From the entries that follow, gather each line holding the word "button".

--- MATERIAL PROVIDED ---

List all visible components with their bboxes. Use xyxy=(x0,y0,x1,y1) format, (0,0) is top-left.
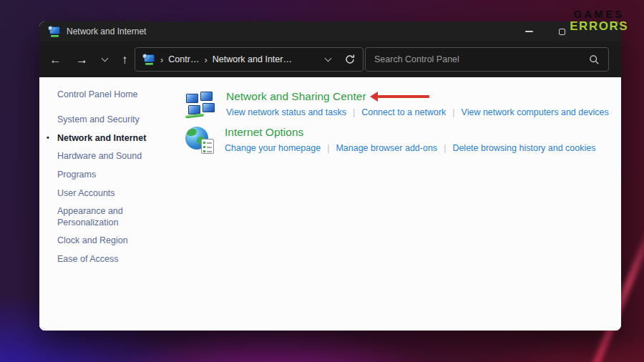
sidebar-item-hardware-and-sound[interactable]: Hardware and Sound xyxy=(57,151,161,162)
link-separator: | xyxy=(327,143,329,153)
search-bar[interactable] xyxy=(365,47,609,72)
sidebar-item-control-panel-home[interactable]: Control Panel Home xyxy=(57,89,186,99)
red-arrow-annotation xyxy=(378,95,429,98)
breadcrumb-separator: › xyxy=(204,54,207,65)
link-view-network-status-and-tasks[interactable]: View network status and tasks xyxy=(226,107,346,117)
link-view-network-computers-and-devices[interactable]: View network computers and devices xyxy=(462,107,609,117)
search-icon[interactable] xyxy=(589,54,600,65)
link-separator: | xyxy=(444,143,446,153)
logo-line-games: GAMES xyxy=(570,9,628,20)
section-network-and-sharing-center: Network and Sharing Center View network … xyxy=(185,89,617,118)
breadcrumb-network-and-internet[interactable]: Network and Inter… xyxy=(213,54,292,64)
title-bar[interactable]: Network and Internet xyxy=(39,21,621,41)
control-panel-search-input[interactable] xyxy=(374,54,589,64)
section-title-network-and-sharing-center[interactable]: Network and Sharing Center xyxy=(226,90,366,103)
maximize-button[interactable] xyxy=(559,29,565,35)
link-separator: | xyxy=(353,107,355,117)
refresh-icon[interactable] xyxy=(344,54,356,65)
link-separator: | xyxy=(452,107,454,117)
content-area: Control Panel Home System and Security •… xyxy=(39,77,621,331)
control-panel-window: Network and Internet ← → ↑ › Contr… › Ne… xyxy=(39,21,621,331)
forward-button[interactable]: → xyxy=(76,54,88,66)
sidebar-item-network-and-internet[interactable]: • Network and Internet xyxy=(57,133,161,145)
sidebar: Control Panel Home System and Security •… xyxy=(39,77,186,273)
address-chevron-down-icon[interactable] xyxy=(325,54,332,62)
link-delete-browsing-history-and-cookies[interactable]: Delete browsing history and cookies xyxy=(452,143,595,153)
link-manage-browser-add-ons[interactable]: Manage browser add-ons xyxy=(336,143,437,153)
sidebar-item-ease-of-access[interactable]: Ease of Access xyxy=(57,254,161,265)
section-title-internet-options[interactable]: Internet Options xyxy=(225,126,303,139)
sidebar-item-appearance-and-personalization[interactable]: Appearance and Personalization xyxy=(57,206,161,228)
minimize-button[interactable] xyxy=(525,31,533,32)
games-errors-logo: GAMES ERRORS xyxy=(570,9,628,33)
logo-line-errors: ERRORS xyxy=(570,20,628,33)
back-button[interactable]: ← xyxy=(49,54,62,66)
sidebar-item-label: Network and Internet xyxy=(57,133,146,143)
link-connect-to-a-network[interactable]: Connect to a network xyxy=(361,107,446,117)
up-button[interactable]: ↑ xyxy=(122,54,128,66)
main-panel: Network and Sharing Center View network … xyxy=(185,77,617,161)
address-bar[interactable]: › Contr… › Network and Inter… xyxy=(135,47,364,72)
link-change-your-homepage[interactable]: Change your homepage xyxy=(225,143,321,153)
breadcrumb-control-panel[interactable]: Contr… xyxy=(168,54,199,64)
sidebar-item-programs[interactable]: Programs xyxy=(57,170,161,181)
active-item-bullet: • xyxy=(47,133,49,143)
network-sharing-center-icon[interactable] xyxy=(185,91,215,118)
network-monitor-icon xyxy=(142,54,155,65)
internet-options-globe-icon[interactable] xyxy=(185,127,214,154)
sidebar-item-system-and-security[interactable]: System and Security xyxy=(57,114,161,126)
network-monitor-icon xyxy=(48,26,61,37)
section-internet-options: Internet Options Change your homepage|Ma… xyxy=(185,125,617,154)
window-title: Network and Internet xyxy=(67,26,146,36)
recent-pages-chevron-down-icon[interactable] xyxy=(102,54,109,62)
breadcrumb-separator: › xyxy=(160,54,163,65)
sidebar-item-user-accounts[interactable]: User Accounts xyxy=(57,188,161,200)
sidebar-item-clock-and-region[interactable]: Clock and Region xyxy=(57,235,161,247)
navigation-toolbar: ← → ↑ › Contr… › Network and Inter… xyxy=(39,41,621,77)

---

(EXPECTED OUTPUT):
maximize-button[interactable] xyxy=(559,29,565,35)
forward-button[interactable]: → xyxy=(76,54,88,66)
minimize-button[interactable] xyxy=(525,31,533,32)
back-button[interactable]: ← xyxy=(49,54,62,66)
up-button[interactable]: ↑ xyxy=(122,54,128,66)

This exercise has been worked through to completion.